I feel lke my world has fallen apart or is falling apart and nobody understand. DH is good but there is only so much he can understand. This was supposed to be a happy time but now I am in so much emotional pain.
In October 2006, I started to spot. It was a big surprise. I was almost 16 weeks pregnant and didn't think IT could happen to me. I had had three successful pregnancies already. When the spotting got worse and there was pain in my back, I went to the ER. Good news, my cervix was still closed and there was just a bit of blood but they didn't know what was causing it. . It was a small hospital with no US facilities and they didn't even have a doppler to check for the HB. The next day was Friday the 13th. I went to the city hos[ital for a US to be sure. I was feeling pretty optimistic but then we had the US and the baby was curled up and had no HB.. I just couldn't believe it. I can still see that picture.
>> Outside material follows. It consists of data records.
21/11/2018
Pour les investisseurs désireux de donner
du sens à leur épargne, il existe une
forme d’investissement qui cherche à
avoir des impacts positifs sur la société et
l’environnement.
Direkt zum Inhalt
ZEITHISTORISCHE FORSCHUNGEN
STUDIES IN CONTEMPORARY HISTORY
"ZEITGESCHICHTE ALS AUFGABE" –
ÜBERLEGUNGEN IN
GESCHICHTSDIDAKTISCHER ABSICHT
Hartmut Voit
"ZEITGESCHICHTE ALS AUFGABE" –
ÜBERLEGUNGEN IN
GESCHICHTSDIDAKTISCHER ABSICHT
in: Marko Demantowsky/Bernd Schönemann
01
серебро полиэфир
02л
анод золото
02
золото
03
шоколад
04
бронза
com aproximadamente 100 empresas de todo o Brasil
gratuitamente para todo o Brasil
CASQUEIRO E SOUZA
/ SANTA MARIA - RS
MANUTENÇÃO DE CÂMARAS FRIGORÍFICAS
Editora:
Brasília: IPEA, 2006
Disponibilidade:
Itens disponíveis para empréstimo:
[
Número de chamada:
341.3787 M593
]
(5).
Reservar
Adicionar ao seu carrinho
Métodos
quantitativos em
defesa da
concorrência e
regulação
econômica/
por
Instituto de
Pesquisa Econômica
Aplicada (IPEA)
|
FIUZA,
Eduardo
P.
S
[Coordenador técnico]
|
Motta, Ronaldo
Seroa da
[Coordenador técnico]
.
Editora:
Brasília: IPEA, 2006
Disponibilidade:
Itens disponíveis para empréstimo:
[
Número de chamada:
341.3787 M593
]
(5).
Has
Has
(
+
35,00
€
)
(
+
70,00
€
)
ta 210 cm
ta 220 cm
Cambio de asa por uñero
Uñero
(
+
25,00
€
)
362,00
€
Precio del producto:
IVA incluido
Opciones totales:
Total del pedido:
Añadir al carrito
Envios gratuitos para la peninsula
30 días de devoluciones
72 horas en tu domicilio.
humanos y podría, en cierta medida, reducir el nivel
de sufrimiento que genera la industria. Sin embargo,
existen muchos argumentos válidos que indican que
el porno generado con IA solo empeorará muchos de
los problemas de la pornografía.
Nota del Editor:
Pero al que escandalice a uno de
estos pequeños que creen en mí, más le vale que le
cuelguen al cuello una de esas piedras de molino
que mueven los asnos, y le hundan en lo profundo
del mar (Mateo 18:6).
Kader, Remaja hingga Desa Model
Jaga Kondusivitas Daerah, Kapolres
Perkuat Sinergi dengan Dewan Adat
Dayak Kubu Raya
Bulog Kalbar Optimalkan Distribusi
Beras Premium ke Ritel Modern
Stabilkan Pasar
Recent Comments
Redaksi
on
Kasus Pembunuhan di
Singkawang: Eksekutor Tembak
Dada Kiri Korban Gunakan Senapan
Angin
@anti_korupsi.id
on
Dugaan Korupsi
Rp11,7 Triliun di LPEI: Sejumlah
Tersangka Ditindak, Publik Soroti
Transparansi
The on-call OB checked and I still hadn't started to dilate so they wanted me to call in on Monday and schedule a D&C since I was so far along and things weren't going to happen on their own.
We the next day was Saturday and I couldn't stay home so we spent the most of the day driving around. The back pain kept getting worse. That night while DH was putting the kids in bed, I realized that the pains were occurring regularly. I was in labour! I went upstairs to get a load of laundry and my water brokee. Luckily, I had enough sense to come downstairs to the bathroom so I wasn't near the kids bedroom. Sat on the toilet and felt the need to push. Out came my baby.